Nel suo intervento, Guidi riprende il filo di un discorso cominciato nel seminario precedente dedicato alle imprenditorialità del territorio, e sottolinea il problema delle infrastrutture in una terra difficile da raggiungere. Ma il punto di vista è capovolto: “Per noi non è una difficoltà, è una risorsa. Io trascorro 180 giorni all’anno all’estero, e grazie a questa ‘lentezza’ riesco a pensare, riflettere, studiare meglio”.

Innovare la tradizione
La parola torna a Ravasi che ricorda come “in base a uno studio recente, a Macerata ci sono 500 giovani laureati con un’idea innovativa di business”. Una di queste è quella di Andrea Carpineti, fondatore di Design Italian Shoes, attiva da meno di un anno nel campo del digital manufacturing, con un’idea, diventata realtà dell’e-commerce della calzatura personalizzata, che va a incastonarsi nel distretto fermano-maceratese fatto di 3.500 artigiani altamente specializzati. “Oggi fare scarpe di qualità non basta, occorre iniettare innovazione”.

Il cuore della sua idea è un configuratore 3D che permette di creare la scarpa personalizzata, scegliendo modello, pellame, suola.

La richiesta può ovviamente arrivare da ogni parte del mondo ed essere poi indirizzata da un artigiano locale, che in 4 settimane è in grado di arrivare al prodotto finale.

Dieci anni di formazione online
Partita nel 2006 in un piccolo appartamento, dopo un decennio è la più importante realtà italiana per la formazione a distanza che oggi annovera oltre 30 mila studenti e sedi nelle principali città del Paese.

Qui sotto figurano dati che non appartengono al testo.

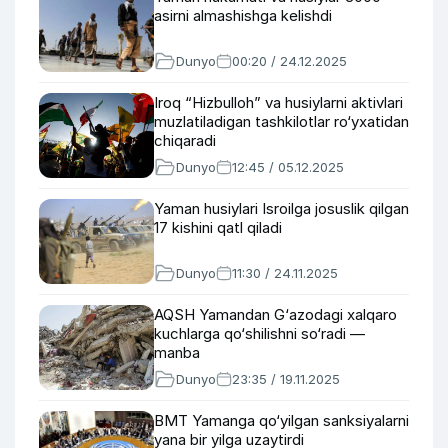
asirni almashishga kelishdi
Dunyo
00:20 / 24.12.2025
Iroq “Hizbulloh” va husiylarni aktivlari
muzlatiladigan tashkilotlar ro‘yxatidan
chiqaradi
Dunyo
12:45 / 05.12.2025
Yaman husiylari Isroilga josuslik qilgan
17 kishini qatl qiladi
Dunyo
11:30 / 24.11.2025
AQSH Yamandan G‘azodagi xalqaro
kuchlarga qo‘shilishni so‘radi —
manba
Dunyo
23:35 / 19.11.2025
BMT Yamanga qo‘yilgan sanksiyalarni
yana bir yilga uzaytirdi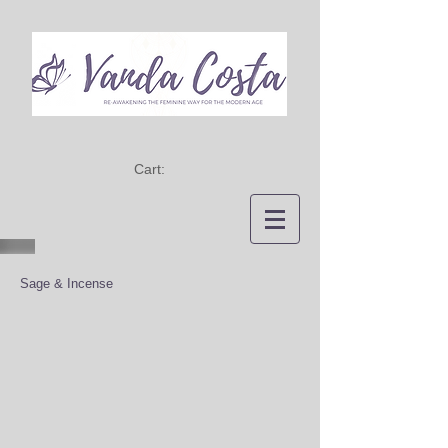
Cart:
Sage & Incense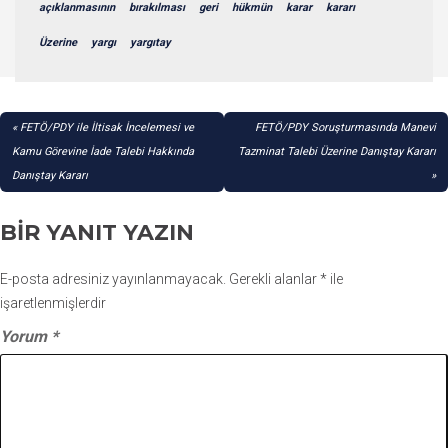
açıklanmasının
bırakılması
geri
hükmün
karar
kararı
Üzerine
yargı
yargıtay
YAZI
FETÖ/PDY ile İltisak İncelemesi ve
FETÖ/PDY Soruşturmasında Manevi
GEZINMESI
Kamu Görevine İade Talebi Hakkında
Tazminat Talebi Üzerine Danıştay Kararı
Danıştay Kararı
BIR YANIT YAZIN
E-posta adresiniz yayınlanmayacak.
Gerekli alanlar
*
ile
işaretlenmişlerdir
Yorum
*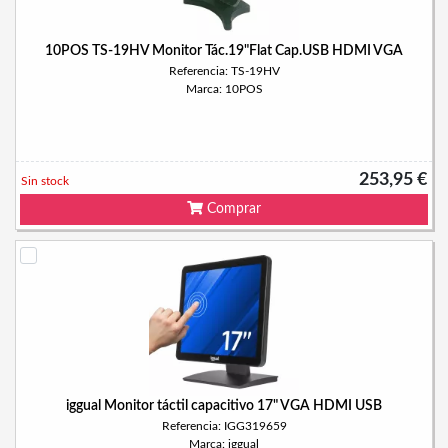
10POS TS-19HV Monitor Tác.19"Flat Cap.USB HDMI VGA
Referencia: TS-19HV
Marca: 10POS
253,95 €
Sin stock
Comprar
iggual Monitor táctil capacitivo 17" VGA HDMI USB
Referencia: IGG319659
Marca: iggual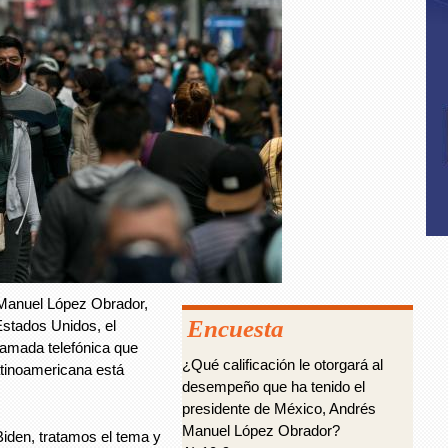
Manuel López Obrador,
Encuesta
Estados Unidos, el
lamada telefónica que
¿Qué calificación le otorgará al
atinoamericana está
desempeño que ha tenido el
.
presidente de México, Andrés
Manuel López Obrador?
Biden, tratamos el tema y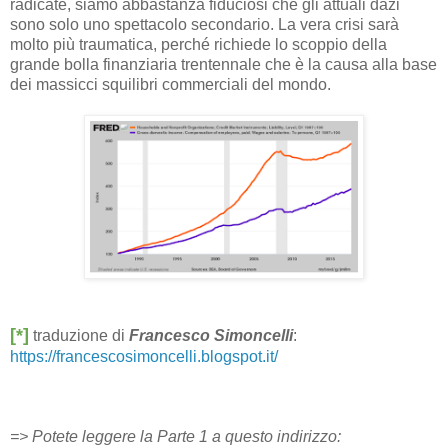
radicate, siamo abbastanza fiduciosi che gli attuali dazi
sono solo uno spettacolo secondario. La vera crisi sarà
molto più traumatica, perché richiede lo scoppio della
grande bolla finanziaria trentennale che è la causa alla base
dei massicci squilibri commerciali del mondo.
[*]
traduzione di
Francesco Simoncelli
:
https://francescosimoncelli.blogspot.it/
=> Potete leggere la Parte 1 a questo indirizzo: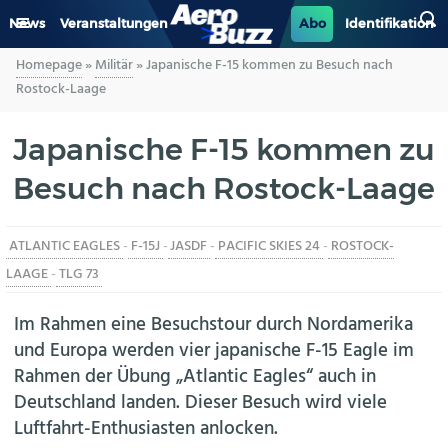
News
Veranstaltungen
Abo
Identifikation
Homepage
»
Militär
»
Japanische F-15 kommen zu Besuch nach
GENERAL AVIATION
Rostock-Laage
BIZAV
Japanische F-15 kommen zu
Besuch nach Rostock-Laage
LUFTVERKEHR
MILITÄR
ATLANTIC EAGLES
-
F-15J
-
JASDF
-
PACIFIC SKIES 24
-
ROSTOCK-
LAAGE
-
TLG 73
INDUSTRIE
Im Rahmen eine Besuchstour durch Nordamerika
HELIKOPTER
und Europa werden vier japanische F-15 Eagle im
Rahmen der Übung „Atlantic Eagles“ auch in
BERUFE
Deutschland landen. Dieser Besuch wird viele
Luftfahrt-Enthusiasten anlocken.
AERO-KULTUR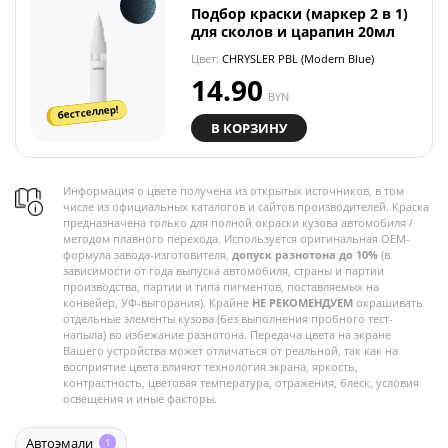
Подбор краски (маркер 2 в 1)
для сколов и царапин 20мл
Цвет:
CHRYSLER PBL (Modern Blue)
14.90
BYN
бестселлер!
В КОРЗИНУ
Информация о цвете получена из открытых источников, в том
числе из официальных каталогов и сайтов производителей. Краска
предназначена только для полной окраски кузова автомобиля /
методом плавного перехода. Используется оригинальная OEM-
формула завода-изготовителя,
допуск разнотона до 10%
(в
зависимости от года выпуска автомобиля, страны и партии
производства, партии и типа пигментов, поставляемых на
конвейер, УФ-выгорания). Крайне
НЕ РЕКОМЕНДУЕМ
окрашивать
отдельные элементы кузова (без выполнения пробного тест-
напыла) во избежание разнотона. Передача цвета на экране
Вашего устройства может отличаться от реальной, так как на
восприятие цвета влияют технология экрана, яркость,
контрастность, цветовая температура, отражения, блеск, условия
освещения и иные факторы.
Автоэмали
1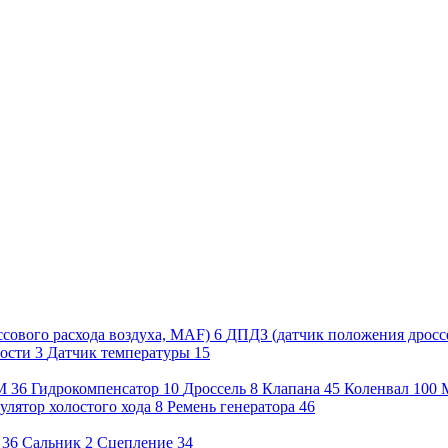
сового расхода воздуха, MAF)
6
ДПДЗ (датчик положения дросс
рости
3
Датчик температуры
15
М
36
Гидрокомпенсатор
10
Дроссель
8
Клапана
45
Коленвал
100
улятор холостого хода
8
Ремень генератора
46
36
Сальник
2
Сцепление
34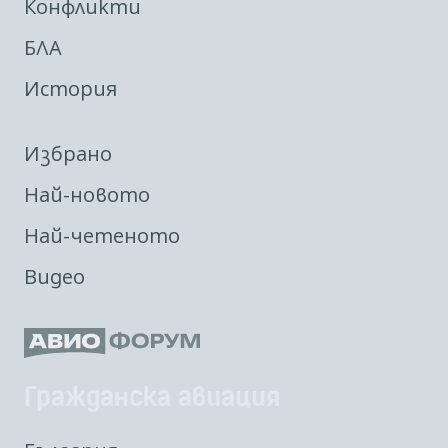
Конфликти
БЛА
История
Избрано
Най-новото
Най-четеното
Видео
Гражданска авиация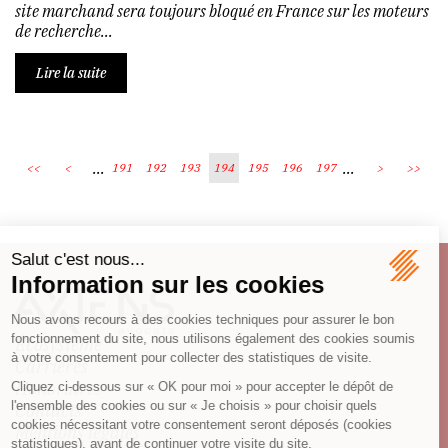
site marchand sera toujours bloqué en France sur les moteurs
de recherche...
Lire la suite
...
...
<<
<
191
192
193
194
195
196
197
>
>>
Écosystème
Carrières
Honoraires
Contacts
Mentions légales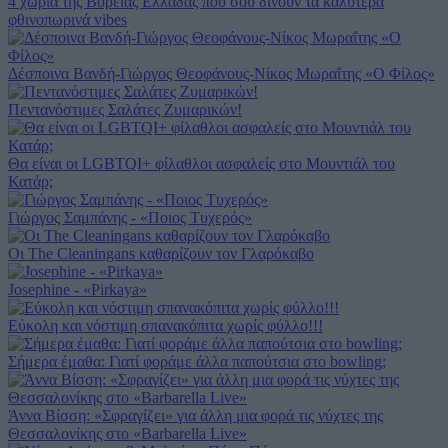
4 χωριά της Βόρειας Ελλάδας που σου δίνουν τα καλύτερα
φθινοπωρινά vibes
Δέσποινα Βανδή-Γιώργος Θεοφάνους-Νίκος Μωραΐτης «Ο Φίλος»
Πεντανόστιμες Σαλάτες Ζυμαρικών!
Θα είναι οι LGBTQI+ φίλαθλοι ασφαλείς στο Μουντιάλ του
Κατάρ;
Γιώργος Σαμπάνης - «Ποιος Τυχερός»
Οι The Cleaningans καθαρίζουν τον Γλαρόκαβο
Josephine - «Pirkaya»
Eύκολη και νόστιμη σπανακόπιτα χωρίς φύλλο!!!
Σήμερα έμαθα: Γιατί φοράμε άλλα παπούτσια στο bowling;
Άννα Βίσση: «Σφραγίζει» για άλλη μια φορά τις νύχτες της
Θεσσαλονίκης στο «Barbarella Live»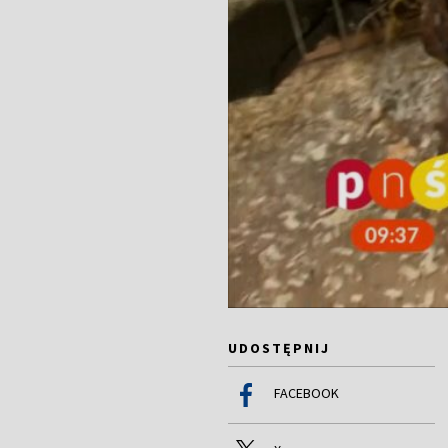
UDOSTĘPNIJ
FACEBOOK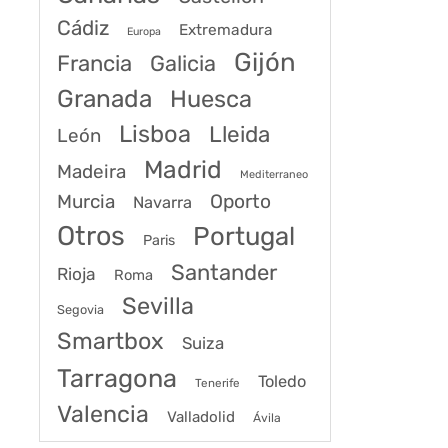
Cádiz
Extremadura
Europa
Gijón
Francia
Galicia
Granada
Huesca
Lisboa
Lleida
León
Madrid
Madeira
Mediterraneo
Murcia
Oporto
Navarra
Otros
Portugal
Paris
Santander
Rioja
Roma
Sevilla
Segovia
Smartbox
Suiza
Tarragona
Toledo
Tenerife
Valencia
Valladolid
Ávila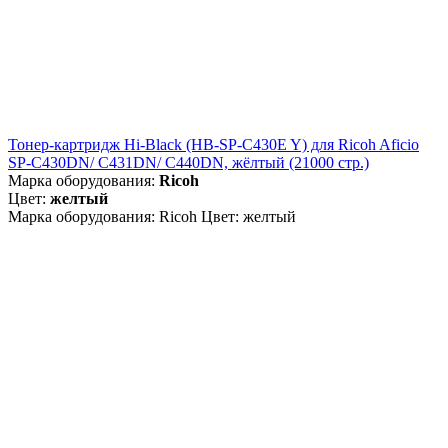
Тонер-картридж Hi-Black (HB-SP-C430E Y) для Ricoh Aficio
SP-C430DN/ C431DN/ C440DN, жёлтый (21000 стр.)
Марка оборудования:
Ricoh
Цвет:
желтый
Марка оборудования: Ricoh Цвет: желтый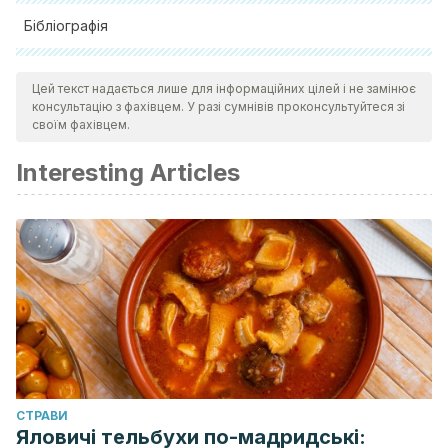
Бібліографія
Herrera
, M.J., Hermoso, M.A., Quera, R., (2009).
Цей текст надається лише для інформаційних цілей і не замінює
Enfermedad celíaca y su patogenia. Revista Médica de
консультацію з фахівцем. У разі сумнівів проконсультуйтеся зі
Chile n. 12. Disponible en:
своїм фахівцем.
https://scielo.conicyt.cl/scielo.php?
Interesting Articles
script=sci_arttext&pid=S0034-98872009001200012
CТРАВИ
Яловичі тельбухи по-мадридські: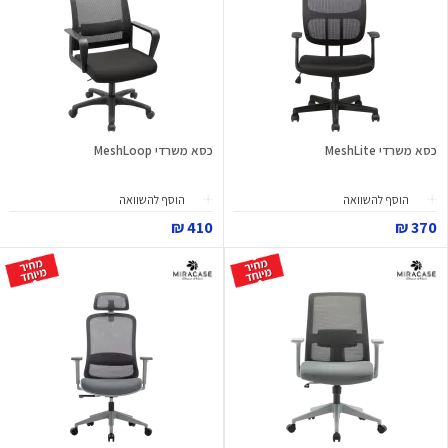
כסא משרדי MeshLite
כסא משרדי MeshLoop
הוסף להשוואה
הוסף להשוואה
410 ₪
370 ₪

Oggi poi è un giorno speciale per l’Università Telematica Pegaso, il day after del suo decimo compleanno, appunto, e a ricevere gli auguri c’è in videoconferenza il suo presidente Danilo Iervolino, che ricorda come la più grande sfida di questi due lustri di attività sia stato “far comprendere a un settore ‘chiuso’ le nuove frontiere raggiungibili dall’e-learning e, in tempi più recenti, che nella nascita di nuove imprese il legame con l’università è essenziale, e che la metodologia di insegnamento online non è un metodo ‘sovversivo’, ma al contrario il cambiamento non deve spaventare ma essere colto, cosicché la formazione elettronica diventi l’inchiostro vivo su cui scrivere le pagine sul futuro dei giovani.”

Uscire in bellezza
A chiudere la mattinata di riflessioni è l’intervento, da New York, di Fernando Napolitano, il presidente e Ceo di IB&II e a sua volta startupper nella consulenza e nel venture capitalism.
La sua relazione è incentrata su un aspetto cruciale nel mondo dell’impresa ad alto tasso di innovazione: “Per poter fare bene questo mestiere, dovremmo concentrarci di più sulla parola Exit, cioè l’obiettivo di crescere per poi essere acquisiti da qualche realtà più grande. In questa ottica, assistiamo a un numero sempre maggiore di realtà italiane che si accostano ad aziende americane dando vita a incroci molto interessanti”.